Data extract →
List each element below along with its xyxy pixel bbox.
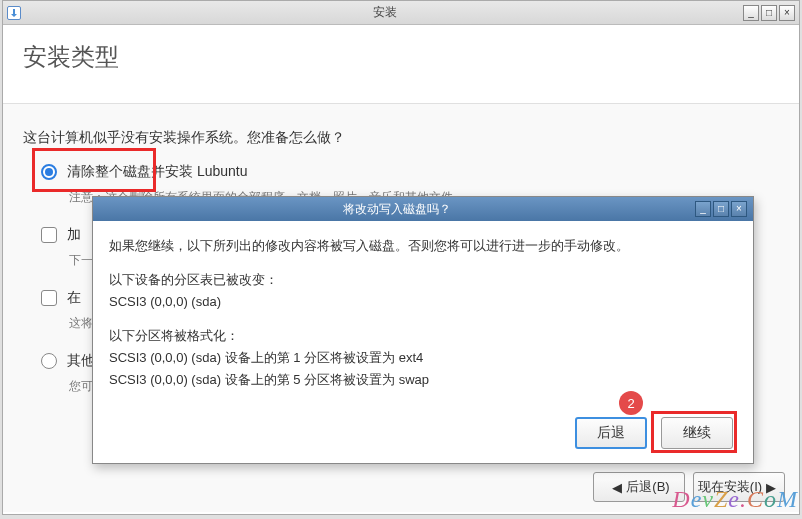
dialog-minimize-button[interactable]: _ [695, 201, 711, 217]
close-button[interactable]: × [779, 5, 795, 21]
dialog-body: 如果您继续，以下所列出的修改内容将被写入磁盘。否则您将可以进行进一步的手动修改。… [93, 221, 753, 418]
main-titlebar[interactable]: 安装 _ □ × [3, 1, 799, 25]
option-label: 其他 [67, 352, 95, 370]
dialog-title: 将改动写入磁盘吗？ [99, 201, 695, 218]
chevron-left-icon: ◀ [612, 480, 622, 495]
format-line: SCSI3 (0,0,0) (sda) 设备上的第 1 分区将被设置为 ext4 [109, 347, 737, 369]
main-window-controls: _ □ × [743, 5, 795, 21]
minimize-button[interactable]: _ [743, 5, 759, 21]
option-erase-disk[interactable]: 清除整个磁盘并安装 Lubuntu [41, 163, 779, 181]
dialog-window-controls: _ □ × [695, 201, 747, 217]
maximize-button[interactable]: □ [761, 5, 777, 21]
device-list: 以下设备的分区表已被改变： SCSI3 (0,0,0) (sda) [109, 269, 737, 313]
format-list: 以下分区将被格式化： SCSI3 (0,0,0) (sda) 设备上的第 1 分… [109, 325, 737, 391]
checkbox-icon [41, 227, 57, 243]
radio-icon [41, 164, 57, 180]
radio-icon [41, 353, 57, 369]
annotation-badge-2: 2 [619, 391, 643, 415]
option-label: 清除整个磁盘并安装 Lubuntu [67, 163, 248, 181]
install-prompt: 这台计算机似乎没有安装操作系统。您准备怎么做？ [23, 103, 779, 163]
dialog-continue-button[interactable]: 继续 [661, 417, 733, 449]
dialog-close-button[interactable]: × [731, 201, 747, 217]
dialog-titlebar[interactable]: 将改动写入磁盘吗？ _ □ × [93, 197, 753, 221]
app-icon [7, 6, 21, 20]
page-title: 安装类型 [3, 25, 799, 103]
device-line: SCSI3 (0,0,0) (sda) [109, 291, 737, 313]
option-label: 加 [67, 226, 81, 244]
dialog-intro: 如果您继续，以下所列出的修改内容将被写入磁盘。否则您将可以进行进一步的手动修改。 [109, 235, 737, 257]
dialog-actions: 后退 继续 [575, 417, 733, 449]
dialog-back-button[interactable]: 后退 [575, 417, 647, 449]
device-heading: 以下设备的分区表已被改变： [109, 269, 737, 291]
checkbox-icon [41, 290, 57, 306]
format-line: SCSI3 (0,0,0) (sda) 设备上的第 5 分区将被设置为 swap [109, 369, 737, 391]
confirm-dialog: 将改动写入磁盘吗？ _ □ × 如果您继续，以下所列出的修改内容将被写入磁盘。否… [92, 196, 754, 464]
dialog-maximize-button[interactable]: □ [713, 201, 729, 217]
option-label: 在 [67, 289, 81, 307]
format-heading: 以下分区将被格式化： [109, 325, 737, 347]
back-label: 后退(B) [626, 478, 669, 496]
main-window-title: 安装 [27, 4, 743, 21]
watermark: DevZe.CoM [672, 486, 798, 513]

Description of the task → Only the number is needed here: how many lines of the records contain "以下分区将被格式化"?

Output of the task → 2